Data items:
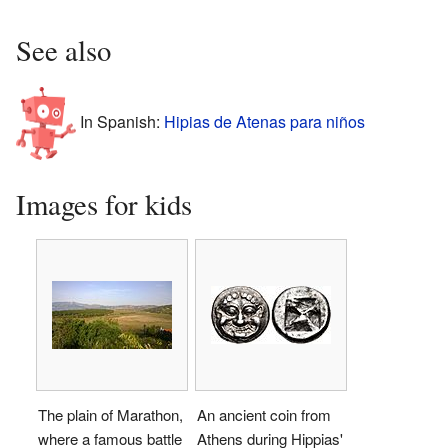
See also
In Spanish:
Hipias de Atenas para niños
Images for kids
The plain of Marathon,
An ancient coin from
where a famous battle
Athens during Hippias'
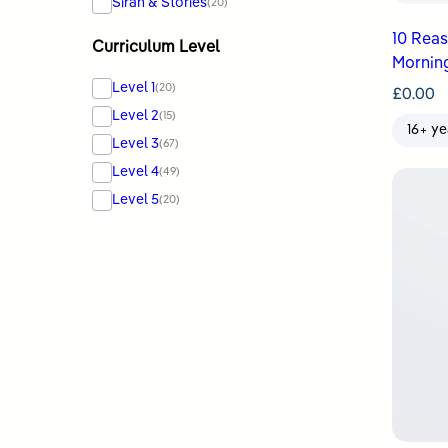
Sirah & Stories
(20)
10 Rea
Curriculum Level
Mornin
Level 1
(20)
£
0.00
Level 2
(15)
16+ ye
Level 3
(67)
Level 4
(49)
Level 5
(20)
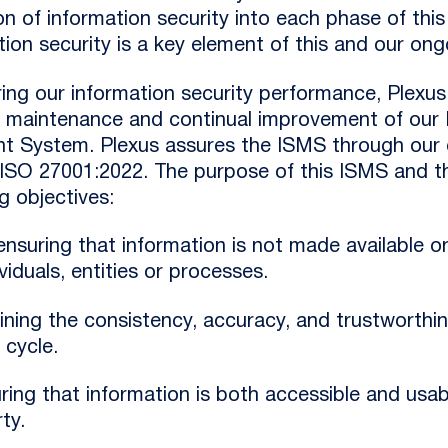
n of information security into each phase of this l
ion security is a key element of this and our ongo
uring our information security performance, Plexu
, maintenance and continual improvement of our 
 System. Plexus assures the ISMS through our 
 ISO 27001:2022. The purpose of this ISMS and thi
g objectives:
 ensuring that information is not made available o
viduals, entities or processes.
aining the consistency, accuracy, and trustworthi
e cycle.
suring that information is both accessible and u
ty.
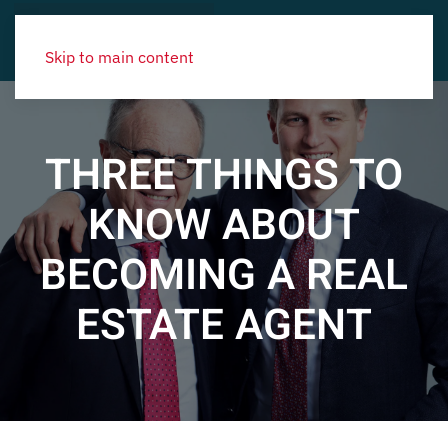
Skip to main content
THREE THINGS TO
KNOW ABOUT
BECOMING A REAL
ESTATE AGENT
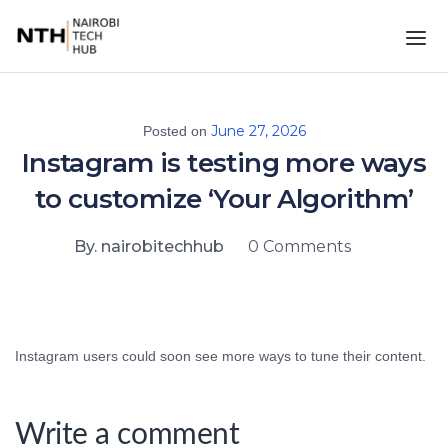
June 27, 2026
Posted on
Instagram is testing more ways
to customize ‘Your Algorithm’
By. nairobitechhub
0 Comments
Instagram users could soon see more ways to tune their content.
Write a comment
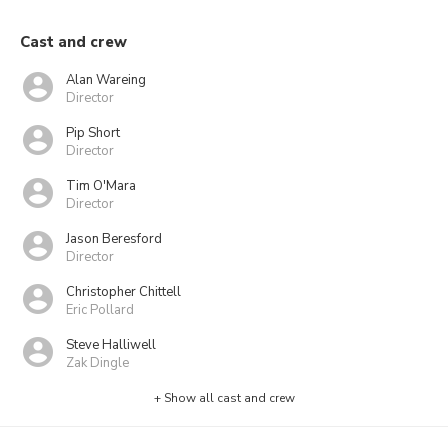
Cast and crew
Alan Wareing
Director
Pip Short
Director
Tim O'Mara
Director
Jason Beresford
Director
Christopher Chittell
Eric Pollard
Steve Halliwell
Zak Dingle
+ Show all cast and crew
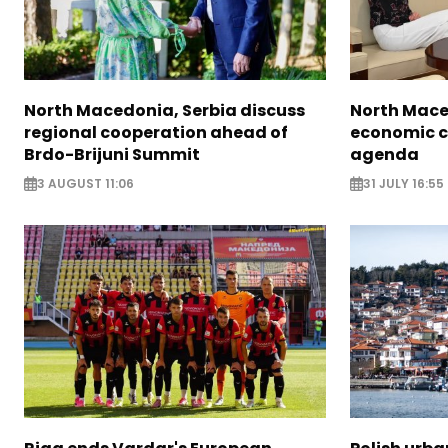
North Macedonia, Serbia discuss
North Mace
regional cooperation ahead of
economic c
Brdo-Brijuni Summit
agenda
3 AUGUST 11:06
31 JULY 16:55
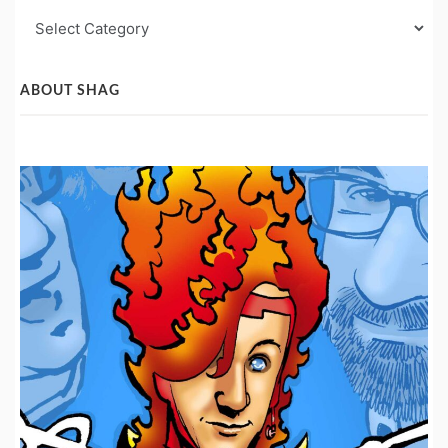
Blog
Post
Categories
ABOUT SHAG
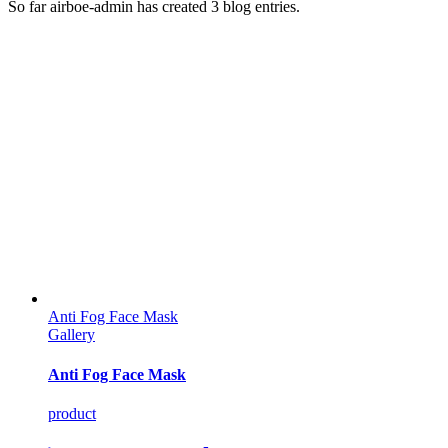
So far airboe-admin has created 3 blog entries.
Anti Fog Face Mask
Gallery
Anti Fog Face Mask
product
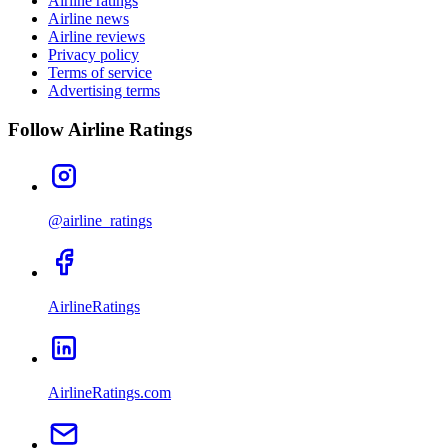
Airline ratings
Airline news
Airline reviews
Privacy policy
Terms of service
Advertising terms
Follow Airline Ratings
@airline_ratings
AirlineRatings
AirlineRatings.com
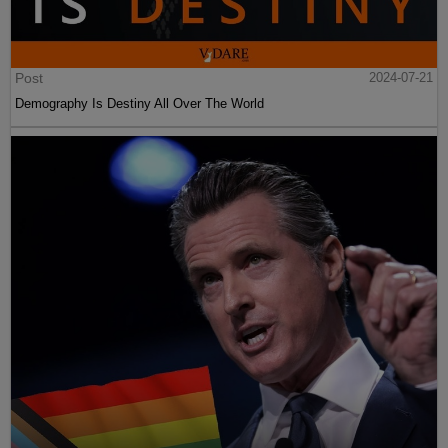
Post
2024-07-21
Demography Is Destiny All Over The World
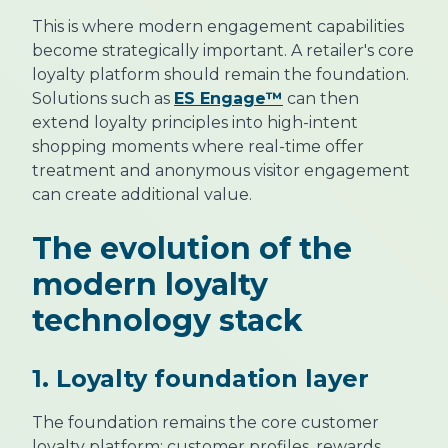
This is where modern engagement capabilities
become strategically important. A retailer's core
loyalty platform should remain the foundation.
Solutions such as
ES Engage™
can then
extend loyalty principles into high-intent
shopping moments where real-time offer
treatment and anonymous visitor engagement
can create additional value.
The evolution of the
modern loyalty
technology stack
1. Loyalty foundation layer
The foundation remains the core customer
loyalty platform: customer profiles, rewards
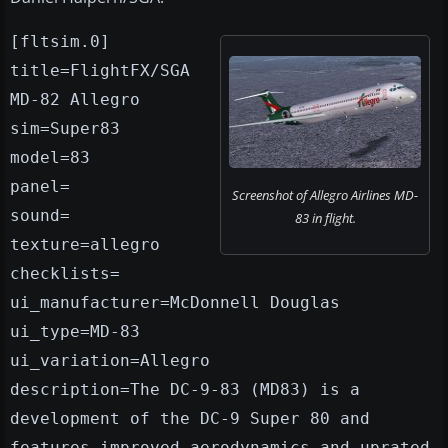
[fltsim.0]
title=FlightFX/SGA
MD-82 Allegro
sim=Super83
model=83
panel=
Screenshot of Allegro Airlines MD-
sound=
83 in flight.
texture=allegro
checklists=
ui_manufacturer=McDonnell Douglas
ui_type=MD-83
ui_variation=Allegro
description=The DC-9-83 (MD83) is a
development of the DC-9 Super 80 and
features improved aerodynamics and uprated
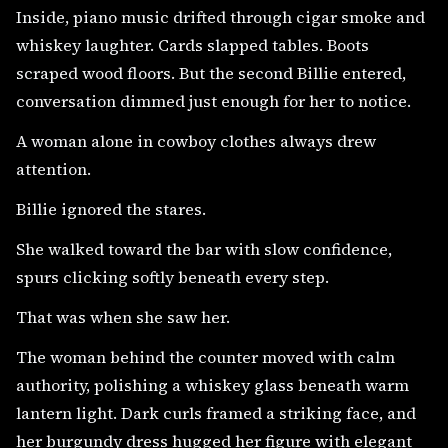
Inside, piano music drifted through cigar smoke and
whiskey laughter. Cards slapped tables. Boots
scraped wood floors. But the second Billie entered,
conversation dimmed just enough for her to notice.
A woman alone in cowboy clothes always drew
attention.
Billie ignored the stares.
She walked toward the bar with slow confidence,
spurs clicking softly beneath every step.
That was when she saw her.
The woman behind the counter moved with calm
authority, polishing a whiskey glass beneath warm
lantern light. Dark curls framed a striking face, and
her burgundy dress hugged her figure with elegant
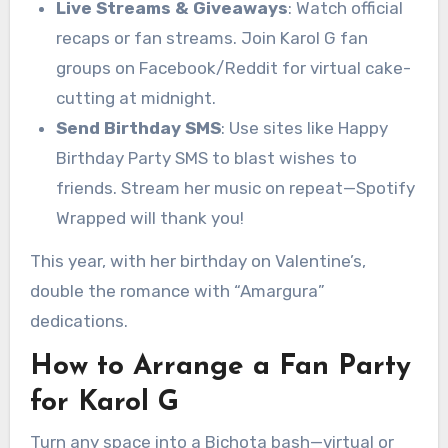
Live Streams & Giveaways
: Watch official
recaps or fan streams. Join Karol G fan
groups on Facebook/Reddit for virtual cake-
cutting at midnight.
Send Birthday SMS
: Use sites like Happy
Birthday Party SMS to blast wishes to
friends. Stream her music on repeat—Spotify
Wrapped will thank you!
This year, with her birthday on Valentine’s,
double the romance with “Amargura”
dedications.
How to Arrange a Fan Party
for Karol G
Turn any space into a Bichota bash—virtual or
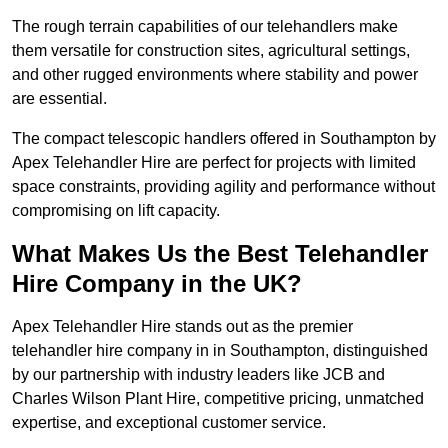
The rough terrain capabilities of our telehandlers make
them versatile for construction sites, agricultural settings,
and other rugged environments where stability and power
are essential.
The compact telescopic handlers offered in Southampton by
Apex Telehandler Hire are perfect for projects with limited
space constraints, providing agility and performance without
compromising on lift capacity.
What Makes Us the Best Telehandler
Hire Company in the UK?
Apex Telehandler Hire stands out as the premier
telehandler hire company in in Southampton, distinguished
by our partnership with industry leaders like JCB and
Charles Wilson Plant Hire, competitive pricing, unmatched
expertise, and exceptional customer service.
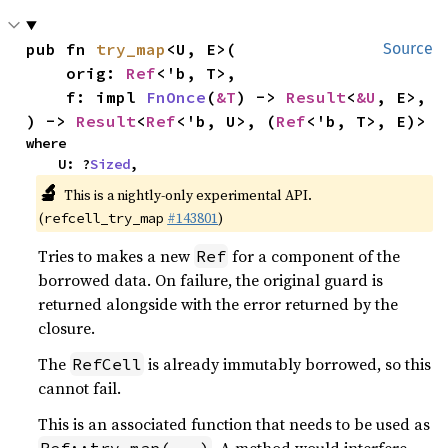
pub fn 
try_map
<U, E>(

Source
    orig: 
Ref
<'b, T>,

    f: impl 
FnOnce
(
&T
) -> 
Result
<
&U
, E>,

) -> 
Result
<
Ref
<'b, U>, (
Ref
<'b, T>, E)>
where

    U: ?
Sized
,
🔬
This is a nightly-only experimental API.
(
#143801
)
refcell_try_map
Tries to makes a new
for a component of the
Ref
borrowed data. On failure, the original guard is
returned alongside with the error returned by the
closure.
The
is already immutably borrowed, so this
RefCell
cannot fail.
This is an associated function that needs to be used as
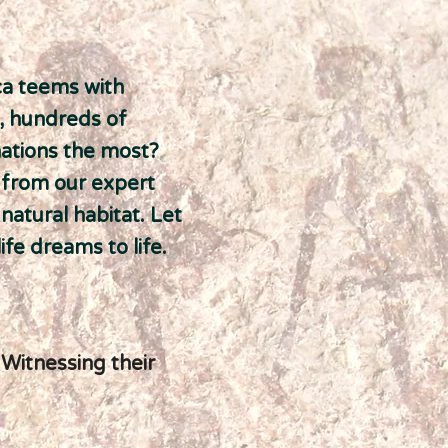
ca teems with
h, hundreds of
nations the most?
s from our expert
 natural habitat. Let
fe dreams to life.
 Witnessing their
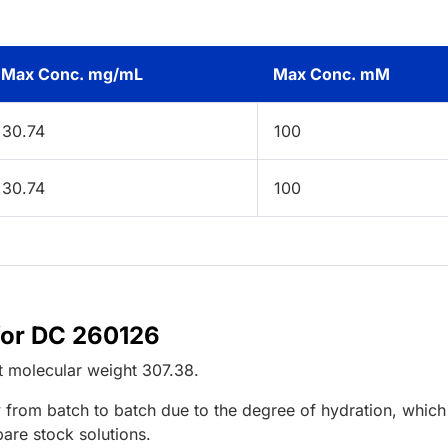
Max Conc. mg/mL
Max Conc. mM
30.74
100
30.74
100
for DC 260126
t
molecular weight
307.38
.
 from batch to batch due to the degree of hydration, which 
pare stock solutions.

WORK TO BE COMPLETED –
Nothing but the lines from the one with "The evolution of the" to the one with "ui_variation=Allegro" above, both included, should be transcribed, exactly and without pictures.

THE ANSWER –
The evolution of the
modern loyalty
technology stack
1. Loyalty foundation layer
The foundation remains the core customer
loyalty platform: customer profiles, rewards
[fltsim.0]
title=FlightFX/SGA
MD-82 Allegro
sim=Super83
model=83
panel=
Screenshot of Allegro Airlines MD-
sound=
83 in flight.
texture=allegro
checklists=
ui_manufacturer=McDonnell Douglas
ui_type=MD-83
ui_variation=Allegro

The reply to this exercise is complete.